Effective defense against a laser attack generally falls into a few broad categories, each with its own engineering trade-offs.
- Hard kill avoidance: Maneuvering the drone out of the laser's field of engagement, either through autonomous evasion algorithms or rapid repositioning. This requires advanced threat detection systems capable of identifying a laser lock in real time — itself a significant technical challenge.
- Active or passive shielding: Applying specialized coatings, materials, or structural designs to the drone's exterior that reflect, scatter, or absorb laser energy without allowing it to penetrate to critical systems.

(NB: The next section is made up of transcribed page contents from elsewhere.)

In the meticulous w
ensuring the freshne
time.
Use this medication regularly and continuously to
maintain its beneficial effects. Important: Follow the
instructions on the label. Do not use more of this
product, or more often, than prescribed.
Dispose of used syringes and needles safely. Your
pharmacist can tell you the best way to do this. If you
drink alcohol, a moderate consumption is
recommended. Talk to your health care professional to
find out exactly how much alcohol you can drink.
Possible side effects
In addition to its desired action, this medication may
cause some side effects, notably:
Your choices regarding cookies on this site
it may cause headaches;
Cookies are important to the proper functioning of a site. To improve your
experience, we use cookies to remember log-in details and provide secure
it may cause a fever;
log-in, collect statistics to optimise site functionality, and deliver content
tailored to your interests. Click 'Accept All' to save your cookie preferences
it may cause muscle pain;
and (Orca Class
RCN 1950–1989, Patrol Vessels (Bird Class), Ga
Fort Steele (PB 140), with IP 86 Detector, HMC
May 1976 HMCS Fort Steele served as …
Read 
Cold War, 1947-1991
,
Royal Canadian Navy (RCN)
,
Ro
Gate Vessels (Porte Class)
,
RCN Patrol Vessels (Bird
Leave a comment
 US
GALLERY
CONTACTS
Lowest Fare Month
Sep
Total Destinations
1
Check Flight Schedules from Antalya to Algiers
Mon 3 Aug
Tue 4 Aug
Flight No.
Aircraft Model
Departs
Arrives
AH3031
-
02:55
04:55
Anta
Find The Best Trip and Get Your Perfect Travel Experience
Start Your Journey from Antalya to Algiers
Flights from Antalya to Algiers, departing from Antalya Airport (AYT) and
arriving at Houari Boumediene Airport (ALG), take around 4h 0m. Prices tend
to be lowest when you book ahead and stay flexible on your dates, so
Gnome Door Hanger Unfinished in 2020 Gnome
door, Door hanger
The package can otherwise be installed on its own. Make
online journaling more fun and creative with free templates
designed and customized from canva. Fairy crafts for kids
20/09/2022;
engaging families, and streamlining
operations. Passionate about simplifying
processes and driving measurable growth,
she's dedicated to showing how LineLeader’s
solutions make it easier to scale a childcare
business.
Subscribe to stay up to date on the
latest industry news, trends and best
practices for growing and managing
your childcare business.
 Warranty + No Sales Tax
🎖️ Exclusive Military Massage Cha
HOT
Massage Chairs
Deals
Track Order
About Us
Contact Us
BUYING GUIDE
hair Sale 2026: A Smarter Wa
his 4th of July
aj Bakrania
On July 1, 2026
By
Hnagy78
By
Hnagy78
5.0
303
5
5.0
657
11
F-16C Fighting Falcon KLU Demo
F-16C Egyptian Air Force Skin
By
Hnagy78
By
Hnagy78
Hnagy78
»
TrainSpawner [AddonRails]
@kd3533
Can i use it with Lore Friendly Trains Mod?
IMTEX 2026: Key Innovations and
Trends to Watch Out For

Highly reflective surfaces can dramatically reduce the energy deposited by a laser beam, but maintaining that reflectivity under operational conditions is a persistent engineering problem.
- Redundant and hardened electronics: Designing drone systems so that sensors and avionics can survive short-duration laser exposure or can fail gracefully without causing a catastrophic loss of the platform.
- Threat warning systems: Equipping drones with laser warning receivers (LWRs) that can detect when a directed energy weapon has locked onto the platform, triggering automated defensive responses.
The Global Race That Is Forcing U.S. Action
The urgency behind CDEW development is not happening in a vacuum. China's military laser program has advanced with remarkable speed, and Chinese-designed systems are increasingly available on the international arms market. Several nations across the Middle East, Asia, and beyond have acquired or are actively pursuing domestic laser weapon programs. The result is a global proliferation of directed energy threats that U.S. drone operators could encounter in virtually any future conflict theater.
Russia's Peresvet system adds another dimension to the threat landscape. Though details about its full capabilities remain classified or disputed, its reported active deployment means U.S. platforms operating near Russian forces in contested regions must already account for the possibility of laser attack.
For U.S. military planners, this creates a sobering strategic reality. Drones have become central to modern warfare — used for reconnaissance, strike missions, logistics, communications relay, and electronic warfare. Losing them to cheap, reusable laser shots would represent both a tactical and economic asymmetry that adversaries are clearly working to exploit.
What Comes Next for CDEW Development
While the field remains young, there are clear signals that the U.S. military is beginning to take counter-directed energy weapons seriously as a standalone discipline rather than an afterthought. The Naval Postgraduate School research represents the kind of foundational academic work that typically precedes formal acquisition programs. Defense contractors with expertise in survivability, coatings technology, and electronic warfare are well-positioned to play a central role as requirements mature.
The broader lesson is one of strategic symmetry. Laser weapons do not exist in isolation — every offensive directed energy capability that a nation deploys implicitly creates a defensive requirement for every potential adversary. The U.S. spent decades building the sword. Now, as the shield becomes just as critical, counter-directed energy weapons are moving from the margins of defense research toward the center of military planning for the drone-dominated conflicts of the near future.